■ Try it ■
The reply must reproduce each line below exactly.

■ Recorded information ■
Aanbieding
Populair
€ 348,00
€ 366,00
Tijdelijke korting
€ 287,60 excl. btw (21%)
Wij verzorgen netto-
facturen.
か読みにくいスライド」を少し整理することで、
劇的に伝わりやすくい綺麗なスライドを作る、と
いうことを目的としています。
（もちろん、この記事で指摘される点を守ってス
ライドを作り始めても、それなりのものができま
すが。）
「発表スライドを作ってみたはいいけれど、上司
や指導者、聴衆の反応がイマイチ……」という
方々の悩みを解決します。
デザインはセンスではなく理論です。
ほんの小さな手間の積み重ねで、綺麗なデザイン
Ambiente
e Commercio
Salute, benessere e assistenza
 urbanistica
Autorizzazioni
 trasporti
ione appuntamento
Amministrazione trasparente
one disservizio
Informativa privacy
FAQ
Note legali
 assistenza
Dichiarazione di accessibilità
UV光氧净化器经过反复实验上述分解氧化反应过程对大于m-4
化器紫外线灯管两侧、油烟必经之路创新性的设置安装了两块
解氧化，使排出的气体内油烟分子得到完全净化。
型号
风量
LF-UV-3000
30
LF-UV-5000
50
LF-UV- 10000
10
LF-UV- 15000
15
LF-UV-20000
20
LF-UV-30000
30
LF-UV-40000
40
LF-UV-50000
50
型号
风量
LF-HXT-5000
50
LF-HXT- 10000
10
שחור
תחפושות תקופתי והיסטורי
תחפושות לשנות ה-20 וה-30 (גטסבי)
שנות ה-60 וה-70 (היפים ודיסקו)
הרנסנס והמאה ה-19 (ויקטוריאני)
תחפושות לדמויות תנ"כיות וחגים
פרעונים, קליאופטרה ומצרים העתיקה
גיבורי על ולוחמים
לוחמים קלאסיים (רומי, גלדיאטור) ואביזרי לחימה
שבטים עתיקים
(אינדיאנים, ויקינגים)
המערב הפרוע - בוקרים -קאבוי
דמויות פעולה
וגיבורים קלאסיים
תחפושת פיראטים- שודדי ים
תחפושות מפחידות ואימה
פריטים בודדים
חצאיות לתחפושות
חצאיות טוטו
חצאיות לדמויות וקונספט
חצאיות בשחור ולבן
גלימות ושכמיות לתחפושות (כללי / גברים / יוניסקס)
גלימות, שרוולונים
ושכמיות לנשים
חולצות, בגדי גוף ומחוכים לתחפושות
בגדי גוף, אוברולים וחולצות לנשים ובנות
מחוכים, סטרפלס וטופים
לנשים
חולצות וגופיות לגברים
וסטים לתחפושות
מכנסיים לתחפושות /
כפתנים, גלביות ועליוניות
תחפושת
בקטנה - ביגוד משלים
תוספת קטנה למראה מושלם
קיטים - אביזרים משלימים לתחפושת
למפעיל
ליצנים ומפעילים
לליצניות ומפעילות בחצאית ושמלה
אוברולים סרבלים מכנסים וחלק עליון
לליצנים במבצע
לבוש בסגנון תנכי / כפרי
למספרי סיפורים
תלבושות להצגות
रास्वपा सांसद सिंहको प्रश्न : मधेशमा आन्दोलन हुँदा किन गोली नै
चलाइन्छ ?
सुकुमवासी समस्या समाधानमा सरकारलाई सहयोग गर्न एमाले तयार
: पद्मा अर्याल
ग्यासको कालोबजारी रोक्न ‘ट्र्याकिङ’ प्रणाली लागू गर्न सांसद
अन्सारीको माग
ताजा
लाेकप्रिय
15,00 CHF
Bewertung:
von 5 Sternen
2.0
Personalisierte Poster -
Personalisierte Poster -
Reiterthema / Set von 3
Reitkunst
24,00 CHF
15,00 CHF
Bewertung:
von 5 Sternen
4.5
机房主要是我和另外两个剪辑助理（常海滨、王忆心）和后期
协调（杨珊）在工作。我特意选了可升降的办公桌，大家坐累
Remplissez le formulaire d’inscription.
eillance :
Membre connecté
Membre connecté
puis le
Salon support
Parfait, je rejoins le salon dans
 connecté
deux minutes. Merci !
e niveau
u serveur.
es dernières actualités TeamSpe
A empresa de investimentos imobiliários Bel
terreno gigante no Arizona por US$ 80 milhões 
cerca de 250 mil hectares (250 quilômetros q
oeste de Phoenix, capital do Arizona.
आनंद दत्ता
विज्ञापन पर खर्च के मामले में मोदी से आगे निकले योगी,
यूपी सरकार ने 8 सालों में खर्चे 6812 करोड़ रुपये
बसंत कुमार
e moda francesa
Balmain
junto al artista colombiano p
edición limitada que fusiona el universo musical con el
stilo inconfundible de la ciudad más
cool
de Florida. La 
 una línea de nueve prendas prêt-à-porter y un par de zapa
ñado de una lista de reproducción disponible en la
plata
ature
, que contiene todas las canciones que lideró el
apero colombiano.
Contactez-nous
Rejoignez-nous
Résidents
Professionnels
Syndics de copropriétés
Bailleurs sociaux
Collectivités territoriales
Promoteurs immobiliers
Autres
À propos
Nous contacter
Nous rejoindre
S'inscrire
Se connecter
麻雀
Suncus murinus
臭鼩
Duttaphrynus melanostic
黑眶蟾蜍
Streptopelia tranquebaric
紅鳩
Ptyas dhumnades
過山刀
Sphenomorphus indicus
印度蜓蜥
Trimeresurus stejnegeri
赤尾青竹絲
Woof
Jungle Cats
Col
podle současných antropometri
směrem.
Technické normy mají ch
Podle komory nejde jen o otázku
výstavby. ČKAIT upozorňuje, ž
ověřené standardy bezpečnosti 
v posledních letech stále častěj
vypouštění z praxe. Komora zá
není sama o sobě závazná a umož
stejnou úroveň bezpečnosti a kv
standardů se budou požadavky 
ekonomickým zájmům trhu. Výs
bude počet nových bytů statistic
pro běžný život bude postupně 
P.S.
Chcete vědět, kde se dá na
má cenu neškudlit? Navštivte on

■ Exercise response ■
Aanbieding
Populair
€ 348,00
€ 366,00
Tijdelijke korting
€ 287,60 excl. btw (21%)
Wij verzorgen netto-
facturen.
か読みにくいスライド」を少し整理することで、
劇的に伝わりやすくい綺麗なスライドを作る、と
いうことを目的としています。
（もちろん、この記事で指摘される点を守ってス
ライドを作り始めても、それなりのものができま
すが。）
「発表スライドを作ってみたはいいけれど、上司
や指導者、聴衆の反応がイマイチ……」という
方々の悩みを解決します。
デザインはセンスではなく理論です。
ほんの小さな手間の積み重ねで、綺麗なデザイン
Ambiente
e Commercio
Salute, benessere e assistenza
 urbanistica
Autorizzazioni
 trasporti
ione appuntamento
Amministrazione trasparente
one disservizio
Informativa privacy
FAQ
Note legali
 assistenza
Dichiarazione di accessibilità
UV光氧净化器经过反复实验上述分解氧化反应过程对大于m-4
化器紫外线灯管两侧、油烟必经之路创新性的设置安装了两块
解氧化，使排出的气体内油烟分子得到完全净化。
型号
风量
LF-UV-3000
30
LF-UV-5000
50
LF-UV- 10000
10
LF-UV- 15000
15
LF-UV-20000
20
LF-UV-30000
30
LF-UV-40000
40
LF-UV-50000
50
型号
风量
LF-HXT-5000
50
LF-HXT- 10000
10
שחור
תחפושות תקופתי והיסטורי
תחפושות לשנות ה-20 וה-30 (גטסבי)
שנות ה-60 וה-70 (היפים ודיסקו)
הרנסנס והמאה ה-19 (ויקטוריאני)
תחפושות לדמויות תנ"כיות וחגים
פרעונים, קליאופטרה ומצרים העתיקה
גיבורי על ולוחמים
לוחמים קלאסיים (רומי, גלדיאטור) ואביזרי לחימה
שבטים עתיקים
(אינדיאנים, ויקינגים)
המערב הפרוע - בוקרים -קאבוי
דמויות פעולה
וגיבורים קלאסיים
תחפושת פיראטים- שודדי ים
תחפושות מפחידות ואימה
פריטים בודדים
חצאיות לתחפושות
חצאיות טוטו
חצאיות לדמויות וקונספט
חצאיות בשחור ולבן
גלימות ושכמיות לתחפושות (כללי / גברים / יוניסקס)
גלימות, שרוולונים
ושכמיות לנשים
חולצות, בגדי גוף ומחוכים לתחפושות
בגדי גוף, אוברולים וחולצות לנשים ובנות
מחוכים, סטרפלס וטופים
לנשים
חולצות וגופיות לגברים
וסטים לתחפושות
מכנסיים לתחפושות /
כפתנים, גלביות ועליוניות
תחפושת
בקטנה - ביגוד משלים
תוספת קטנה למראה מושלם
קיטים - אביזרים משלימים לתחפושת
למפעיל
ליצנים ומפעילים
לליצניות ומפעילות בחצאית ושמלה
אוברולים סרבלים מכנסים וחלק עליון
לליצנים במבצע
לבוש בסגנון תנכי / כפרי
למספרי סיפורים
תלבושות להצגות
रास्वपा सांसद सिंहको प्रश्न : मधेशमा आन्दोलन हुँदा किन गोली नै
चलाइन्छ ?
सुकुमवासी समस्या समाधानमा सरकारलाई सहयोग गर्न एमाले तयार
: पद्मा अर्याल
ग्यासको कालोबजारी रोक्न ‘ट्र्याकिङ’ प्रणाली लागू गर्न सांसद
अन्सारीको माग
ताजा
लाेकप्रिय
15,00 CHF
Bewertung:
von 5 Sternen
2.0
Personalisierte Poster -
Personalisierte Poster -
Reiterthema / Set von 3
Reitkunst
24,00 CHF
15,00 CHF
Bewertung:
von 5 Sternen
4.5
机房主要是我和另外两个剪辑助理（常海滨、王忆心）和后期
协调（杨珊）在工作。我特意选了可升降的办公桌，大家坐累
Remplissez le formulaire d’inscription.
eillance :
Membre connecté
Membre connecté
puis le
Salon support
Parfait, je rejoins le salon dans
 connecté
deux minutes. Merci !
e niveau
u serveur.
es dernières actualités TeamSpe
A empresa de investimentos imobiliários Bel
terreno gigante no Arizona por US$ 80 milhões 
cerca de 250 mil hectares (250 quilômetros q
oeste de Phoenix, capital do Arizona.
आनंद दत्ता
विज्ञापन पर खर्च के मामले में मोदी से आगे निकले योगी,
यूपी सरकार ने 8 सालों में खर्चे 6812 करोड़ रुपये
बसंत कुमार
e moda francesa
Balmain
junto al artista colombiano p
edición limitada que fusiona el universo musical con el
stilo inconfundible de la ciudad más
cool
de Florida. La 
 una línea de nueve prendas prêt-à-porter y un par de zapa
ñado de una lista de reproducción disponible en la
plata
ature
, que contiene todas las canciones que lideró el
apero colombiano.
Contactez-nous
Rejoignez-nous
Résidents
Professionnels
Syndics de copropriétés
Bailleurs sociaux
Collectivités territoriales
Promoteurs immobiliers
Autres
À propos
Nous contacter
Nous rejoindre
S'inscrire
Se connecter
麻雀
Suncus murinus
臭鼩
Duttaphrynus melanostic
黑眶蟾蜍
Streptopelia tranquebaric
紅鳩
Ptyas dhumnades
過山刀
Sphenomorphus indicus
印度蜓蜥
Trimeresurus stejnegeri
赤尾青竹絲
Woof
Jungle Cats
Col
podle současných antropometri
směrem.
Technické normy mají ch
Podle komory nejde jen o otázku
výstavby. ČKAIT upozorňuje, ž
ověřené standardy bezpečnosti 
v posledních letech stále častěj
vypouštění z praxe. Komora zá
není sama o sobě závazná a umož
stejnou úroveň bezpečnosti a kv
standardů se budou požadavky 
ekonomickým zájmům trhu. Výs
bude počet nových bytů statistic
pro běžný život bude postupně 
P.S.
Chcete vědět, kde se dá na
má cenu neškudlit? Navštivte on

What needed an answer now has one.